→ **WHAT THE TASK REQUIRES**
Reproduce the entries shown below only from the line with "Có tiền hay" down to the line with "Ý nghĩa của", keeping both end lines and copying each one exactly.
—————
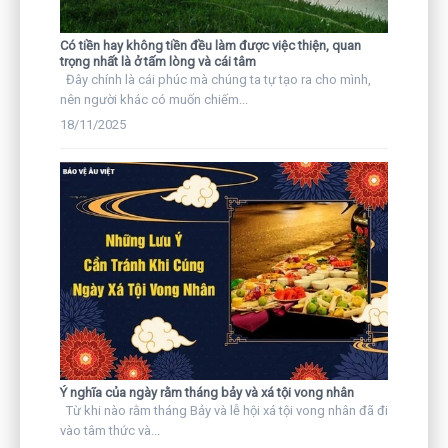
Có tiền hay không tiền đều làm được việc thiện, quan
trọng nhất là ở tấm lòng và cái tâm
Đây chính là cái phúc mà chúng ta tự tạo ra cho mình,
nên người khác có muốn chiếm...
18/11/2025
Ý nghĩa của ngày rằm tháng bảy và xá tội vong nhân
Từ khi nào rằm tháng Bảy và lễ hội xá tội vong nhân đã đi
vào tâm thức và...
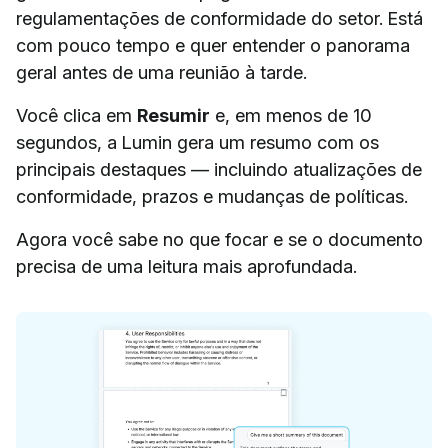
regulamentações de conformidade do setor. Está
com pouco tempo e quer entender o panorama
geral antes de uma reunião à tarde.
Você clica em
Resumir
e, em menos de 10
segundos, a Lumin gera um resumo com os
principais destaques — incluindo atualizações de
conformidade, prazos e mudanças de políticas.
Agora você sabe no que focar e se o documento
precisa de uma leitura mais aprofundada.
—————
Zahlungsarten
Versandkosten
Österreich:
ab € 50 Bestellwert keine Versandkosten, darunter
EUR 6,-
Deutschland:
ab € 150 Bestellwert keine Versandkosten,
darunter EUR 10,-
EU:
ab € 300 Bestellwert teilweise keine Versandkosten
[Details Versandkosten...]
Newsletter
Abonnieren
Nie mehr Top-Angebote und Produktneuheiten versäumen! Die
—————
→ **EXERCISE RESPONSE**
Có tiền hay không tiền đều làm được việc thiện, quan
trọng nhất là ở tấm lòng và cái tâm
Đây chính là cái phúc mà chúng ta tự tạo ra cho mình,
nên người khác có muốn chiếm...
18/11/2025
Ý nghĩa của ngày rằm tháng bảy và xá tội vong nhân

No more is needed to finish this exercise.